Transcribed page contents

┄┄┄┄┄┄┄┄┄┄┄┄┄┄┄┄┄┄┄┄

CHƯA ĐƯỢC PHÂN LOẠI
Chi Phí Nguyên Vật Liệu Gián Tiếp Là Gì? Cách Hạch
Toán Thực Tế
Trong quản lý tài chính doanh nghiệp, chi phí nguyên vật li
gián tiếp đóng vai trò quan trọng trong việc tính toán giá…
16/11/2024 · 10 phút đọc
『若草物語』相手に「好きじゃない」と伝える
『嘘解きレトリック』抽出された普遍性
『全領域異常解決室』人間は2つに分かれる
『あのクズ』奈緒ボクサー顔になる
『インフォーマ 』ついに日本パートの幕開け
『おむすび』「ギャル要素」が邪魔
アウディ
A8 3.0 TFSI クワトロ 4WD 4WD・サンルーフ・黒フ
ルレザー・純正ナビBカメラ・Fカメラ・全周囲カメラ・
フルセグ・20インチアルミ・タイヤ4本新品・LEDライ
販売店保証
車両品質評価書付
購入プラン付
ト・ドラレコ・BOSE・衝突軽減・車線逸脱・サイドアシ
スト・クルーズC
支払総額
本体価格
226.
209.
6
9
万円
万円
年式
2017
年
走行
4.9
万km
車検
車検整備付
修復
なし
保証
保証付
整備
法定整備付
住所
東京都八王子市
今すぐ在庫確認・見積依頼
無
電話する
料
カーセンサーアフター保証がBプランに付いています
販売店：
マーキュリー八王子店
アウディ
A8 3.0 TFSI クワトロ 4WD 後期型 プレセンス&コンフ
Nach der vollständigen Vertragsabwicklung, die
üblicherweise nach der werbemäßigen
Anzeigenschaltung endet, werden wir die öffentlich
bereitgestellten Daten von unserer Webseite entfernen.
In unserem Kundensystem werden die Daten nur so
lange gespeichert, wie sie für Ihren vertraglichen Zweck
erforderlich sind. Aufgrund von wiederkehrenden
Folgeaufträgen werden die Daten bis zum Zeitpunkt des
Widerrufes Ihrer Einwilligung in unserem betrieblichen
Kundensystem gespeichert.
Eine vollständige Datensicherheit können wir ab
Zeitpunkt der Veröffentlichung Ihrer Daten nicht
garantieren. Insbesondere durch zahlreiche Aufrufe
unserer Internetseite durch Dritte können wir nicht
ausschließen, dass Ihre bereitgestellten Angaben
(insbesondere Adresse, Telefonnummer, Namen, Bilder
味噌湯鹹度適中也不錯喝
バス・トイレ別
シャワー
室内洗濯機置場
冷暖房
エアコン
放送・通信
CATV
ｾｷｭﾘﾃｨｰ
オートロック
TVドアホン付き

┄┄┄┄┄┄┄┄┄┄┄┄┄┄┄┄┄┄┄┄

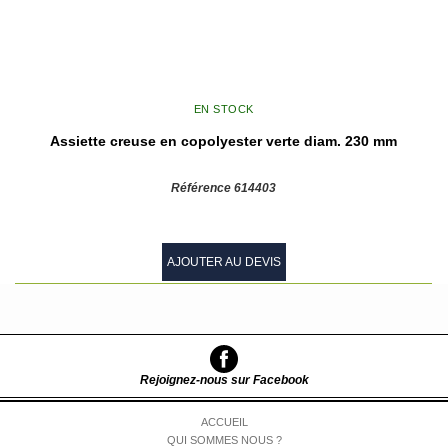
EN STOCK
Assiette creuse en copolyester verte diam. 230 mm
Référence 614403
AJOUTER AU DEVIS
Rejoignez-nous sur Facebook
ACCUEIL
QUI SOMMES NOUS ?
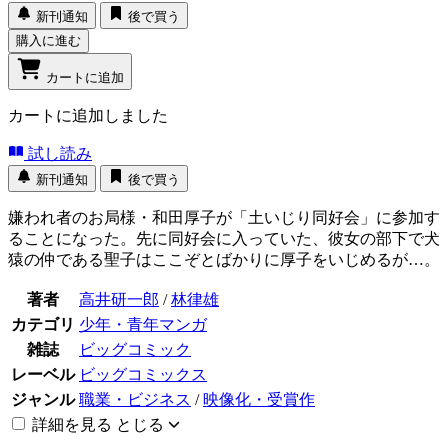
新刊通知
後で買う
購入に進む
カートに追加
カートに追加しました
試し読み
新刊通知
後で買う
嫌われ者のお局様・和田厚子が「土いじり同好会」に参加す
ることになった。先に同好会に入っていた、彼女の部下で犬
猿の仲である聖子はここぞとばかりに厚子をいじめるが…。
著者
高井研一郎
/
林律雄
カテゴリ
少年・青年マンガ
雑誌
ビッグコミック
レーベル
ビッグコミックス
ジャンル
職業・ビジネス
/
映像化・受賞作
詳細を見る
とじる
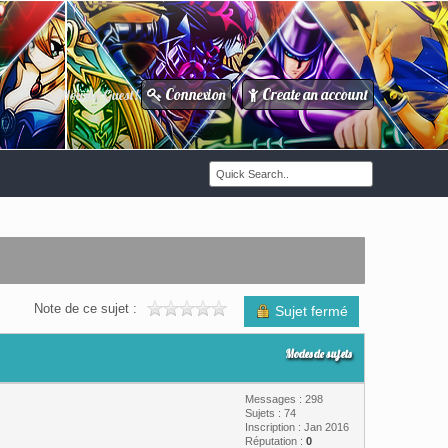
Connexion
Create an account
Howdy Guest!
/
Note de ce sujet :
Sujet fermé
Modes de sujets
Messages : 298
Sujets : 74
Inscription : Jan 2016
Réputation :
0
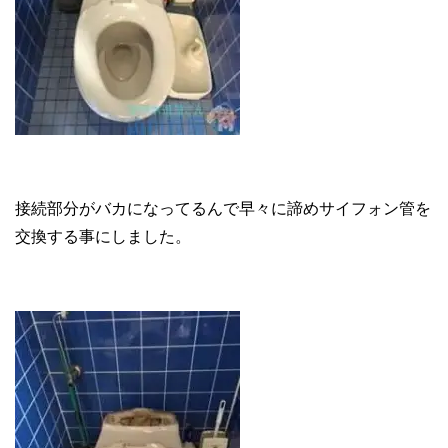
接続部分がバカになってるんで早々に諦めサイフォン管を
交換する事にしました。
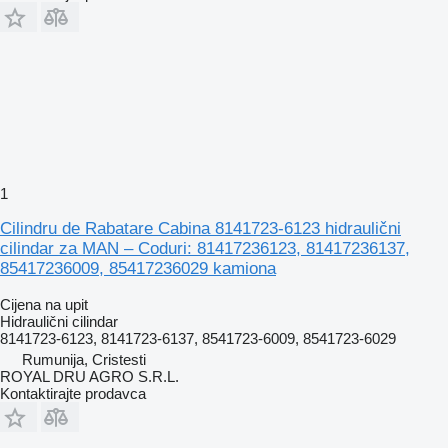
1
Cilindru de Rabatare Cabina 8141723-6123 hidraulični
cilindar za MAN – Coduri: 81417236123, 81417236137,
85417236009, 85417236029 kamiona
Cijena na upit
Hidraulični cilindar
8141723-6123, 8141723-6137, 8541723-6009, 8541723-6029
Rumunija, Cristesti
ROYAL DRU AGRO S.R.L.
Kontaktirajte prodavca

┄┄┄┄┄┄┄┄┄┄┄┄┄┄┄┄┄┄┄┄

Count the lines in the entries above where the string "gespeichert" shows up, and give that number only.

*Result of the task*
2